Supplied entries -
============================================================

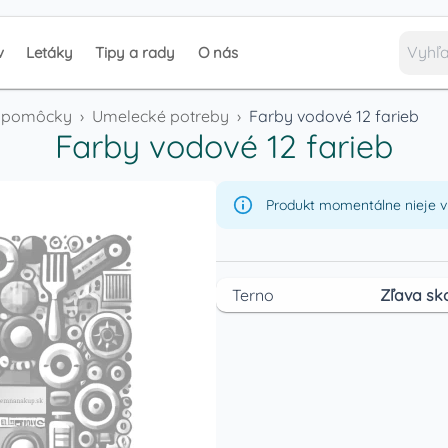
v
Letáky
Tipy a rady
O nás
é pomôcky
›
Umelecké potreby
›
Farby vodové 12 farieb
Farby vodové 12 farieb
Produkt momentálne nieje v 
Terno
Zľava sk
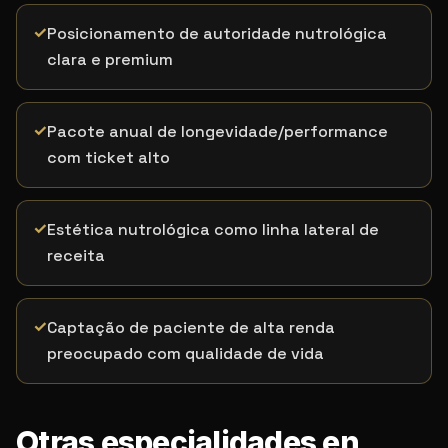
✓
Posicionamento de autoridade nutrológica
clara e premium
✓
Pacote anual de longevidade/performance
com ticket alto
✓
Estética nutrológica como linha lateral de
receita
✓
Captação de paciente de alta renda
preocupado com qualidade de vida
Otras especialidades en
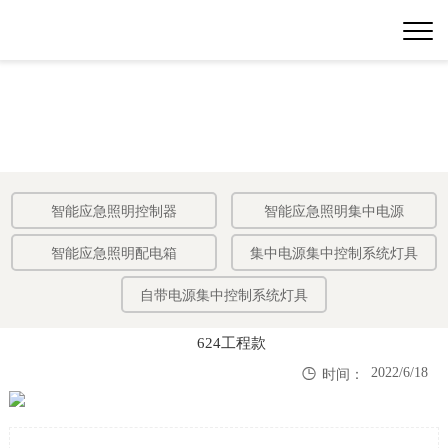
智能应急照明控制器
智能应急照明集中电源
智能应急照明配电箱
集中电源集中控制系统灯具
自带电源集中控制系统灯具
624工程款

2022/6/18
时间：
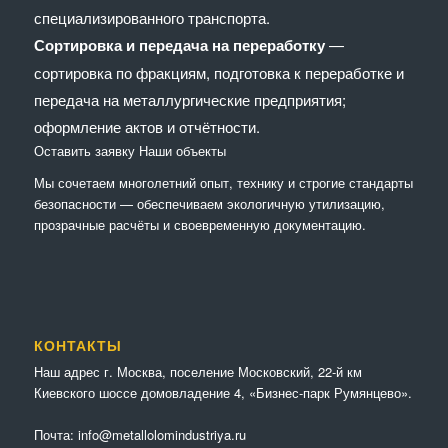
специализированного транспорта.
Сортировка и передача на переработку
—
сортировка по фракциям, подготовка к переработке и
передача на металлургические предприятия;
оформление актов и отчётности.
Оставить заявку
Наши объекты
Мы сочетaем многолетний опыт, технику и строгие стандарты
безопасности — обеспечиваем экологичную утилизацию,
прозрачные расчёты и своевременную документацию.
КОНТАКТЫ
Наш адрес г. Москва, поселение Московский, 22-й км
Киевского шоссе домовладение 4, «Бизнес-парк Румянцево».
Почта:
info@metallolomindustriya.ru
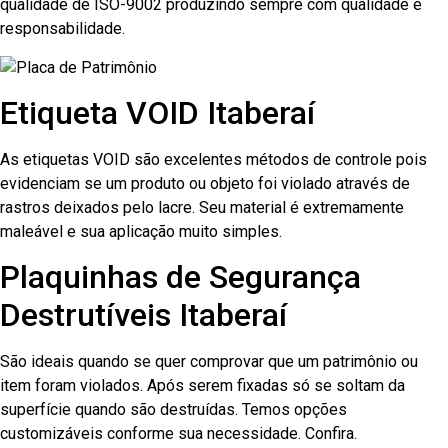
qualidade de ISO-9002 produzindo sempre com qualidade e
responsabilidade.
Etiqueta VOID Itaberaí
As etiquetas VOID são excelentes métodos de controle pois
evidenciam se um produto ou objeto foi violado através de
rastros deixados pelo lacre. Seu material é extremamente
maleável e sua aplicação muito simples.
Plaquinhas de Segurança
Destrutíveis Itaberaí
São ideais quando se quer comprovar que um patrimônio ou
item foram violados. Após serem fixadas só se soltam da
superfície quando são destruídas. Temos opções
customizáveis conforme sua necessidade. Confira.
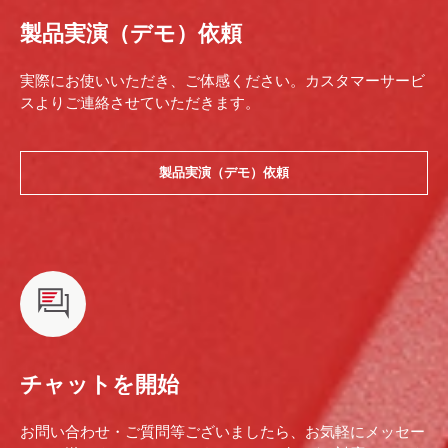
製品実演（デモ）依頼
実際にお使いいただき、ご体感ください。カスタマーサービ
スよりご連絡させていただきます。
製品実演（デモ）依頼
チャットを開始
お問い合わせ・ご質問等ございましたら、お気軽にメッセー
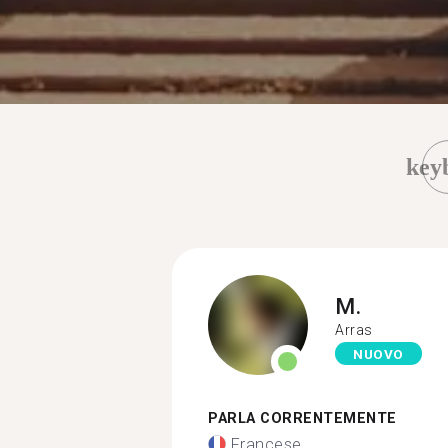
key
M.
Arras
NUOVO
PARLA CORRENTEMENTE
Francese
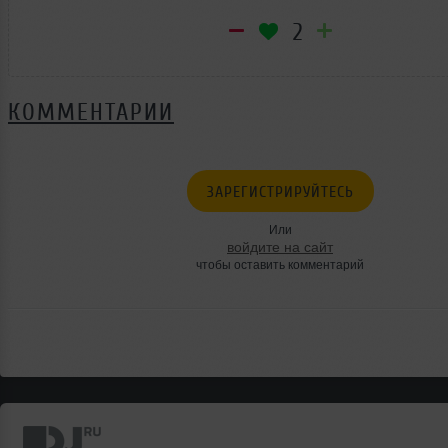
2
КОММЕНТАРИИ
ЗАРЕГИСТРИРУЙТЕСЬ
Или
войдите на сайт
чтобы оставить комментарий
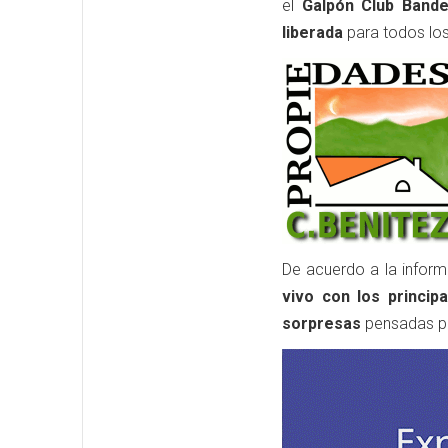
el
Galpón Club Bander
liberada
para todos los
De acuerdo a la informa
vivo con los princip
sorpresas
pensadas par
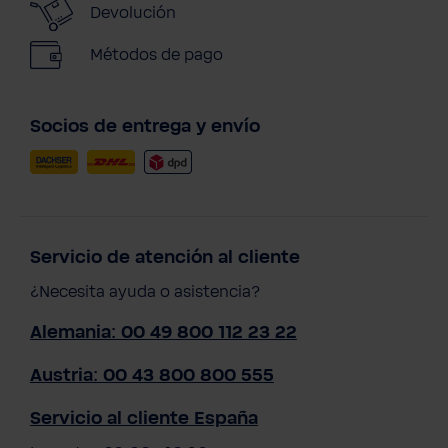
Devolución
Métodos de pago
Socios de entrega y envío
Servicio de atención al cliente
¿Necesita ayuda o asistencia?
Alemania: 00 49 800 112 23 22
Austria: 00 43 800 800 555
Servicio al cliente España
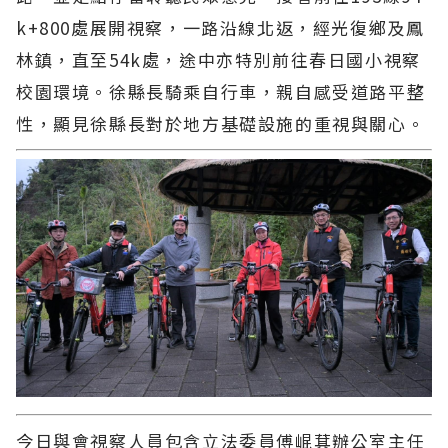
k+800處展開視察，一路沿線北返，經光復鄉及鳳
林鎮，直至54k處，途中亦特別前往春日國小視察
校園環境。徐縣長騎乘自行車，親自感受道路平整
性，顯見徐縣長對於地方基礎設施的重視與關心。
今日與會視察人員包含立法委員傅崐萁辦公室主任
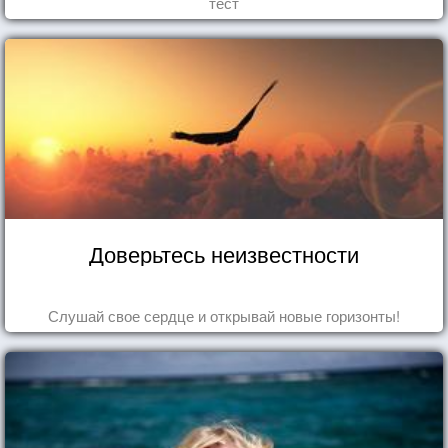
тест
Доверьтесь неизвестности
Слушай свое сердце и открывай новые горизонты!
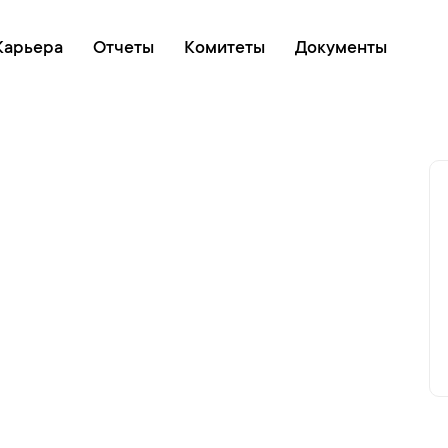
Онлайн очередь
Карьера
Отчеты
Комитеты
Документы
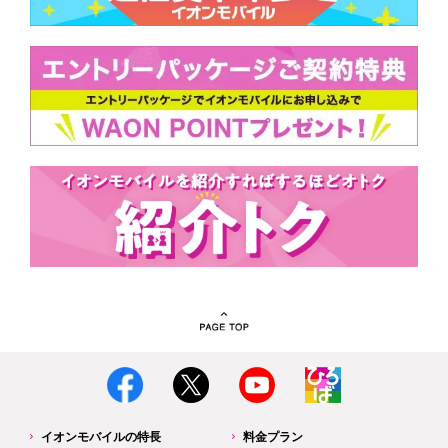
イオンモバイルの特長
料金プラン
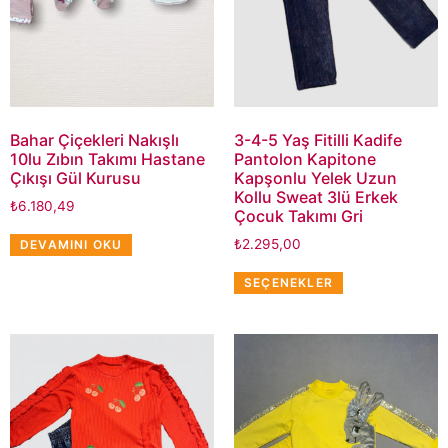
Bahar Çiçekleri Nakışlı
3-4-5 Yaş Fitilli Kadife
10lu Zıbın Takımı Hastane
Pantolon Kapitone
Çıkışı Gül Kurusu
Kapşonlu Yelek Uzun
Kollu Sweat 3lü Erkek
₺
6.180,49
Çocuk Takımı Gri
₺
2.295,00
DEVAMINI OKU
SEÇENEKLER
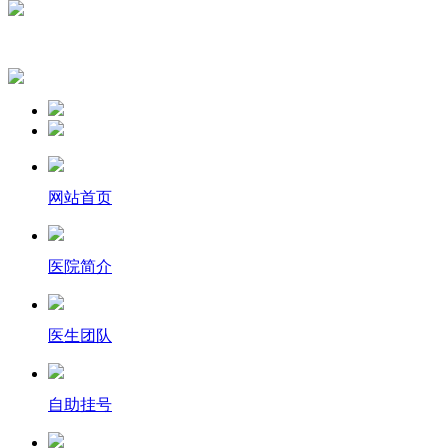
网站首页
医院简介
医生团队
自助挂号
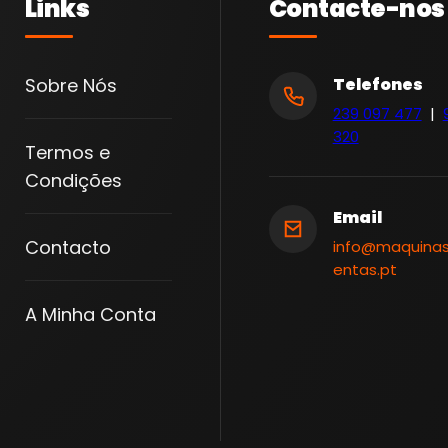
Links
Contacte-nos
C
I
S
Sobre Nós
Telefones
T
239 097 477
|
A
320
Termos e
5
Condições
P
Z
Email
1
Contacto
info@maquina
entas.pt
/
2
A Minha Conta
|
D
O
G
H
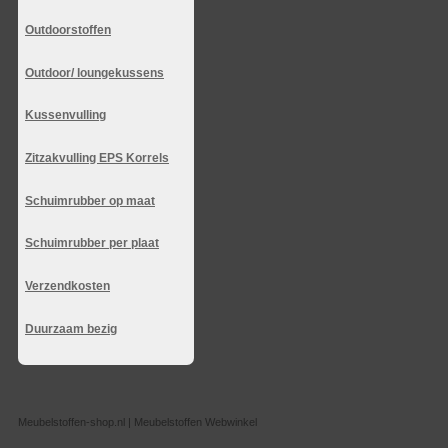
Outdoorstoffen
Outdoor/ loungekussens
Kussenvulling
Zitzakvulling EPS Korrels
Schuimrubber op maat
Schuimrubber per plaat
Verzendkosten
Duurzaam bezig
Meubelstoffen-shop.nl | Meubelstoffen Webwinkel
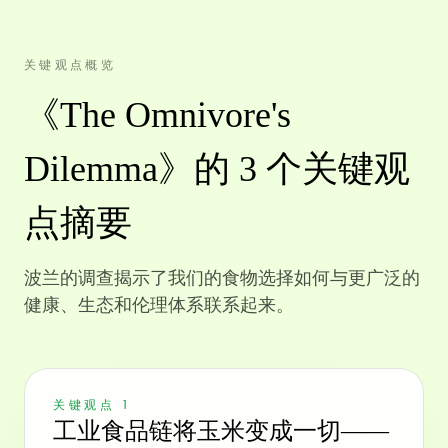
关键观点概览
《The Omnivore's
Dilemma》的 3 个关键观
点摘要
波兰的调查揭示了我们的食物选择如何与更广泛的
健康、生态和伦理体系联系起来。
关键观点 1
工业食品链将玉米变成一切——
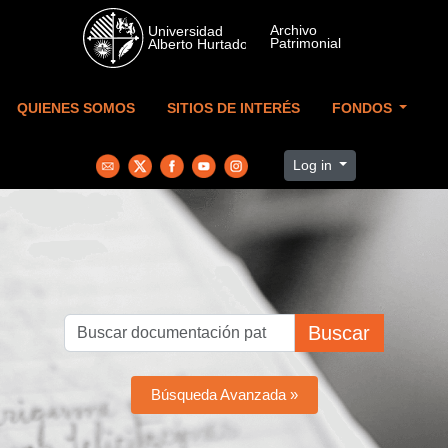
Skip to main content
QUIENES SOMOS
SITIOS DE INTERÉS
FONDOS
Log in
Buscar
Búsqueda Avanzada »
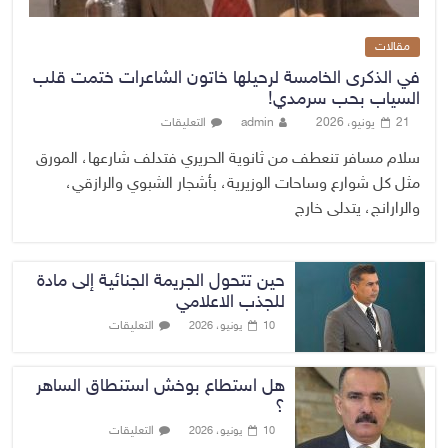
مقالات
في الذكرى الخامسة لرحيلها خاتون الشاعرات ختمت قلب
السياب بحب سرمدي!
21 يونيو، 2026
admin
التعليقات
سلام مسافر تنعطف من ثانوية الحريري فتدلف شارعها، المورق
مثل كل شوارع وساحات الوزيرية، بأشجار الشبوي والرازقي،
والرارانج، يتدلى خارج
حين تتحول الجريمة الجنائية إلى مادة
للجذب الاعلامي
التعليقات
10 يونيو، 2026
هل استطاع بوخش استنطاق الساهر
؟
التعليقات
10 يونيو، 2026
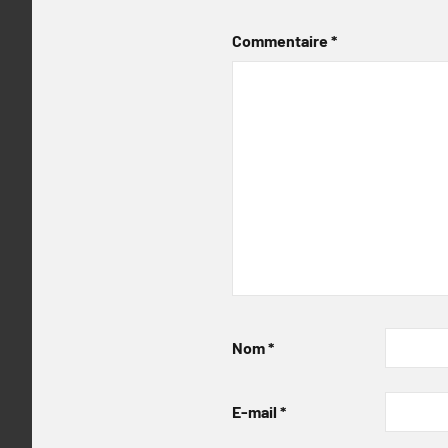
Commentaire
*
Nom
*
E-mail
*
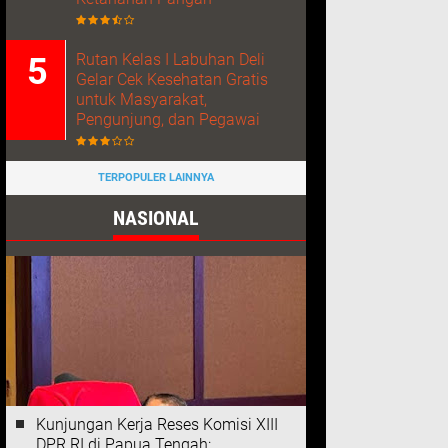
Rutan Kelas I Labuhan Deli
Gelar Cek Kesehatan Gratis
untuk Masyarakat,
Pengunjung, dan Pegawai
TERPOPULER LAINNYA
NASIONAL
Kunjungan Kerja Reses Komisi XIII
DPR RI di Papua Tengah:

============================================================

Required action -
Reply with nothing except the number of lines in the records that include the word "nutrológica".

Reply -
2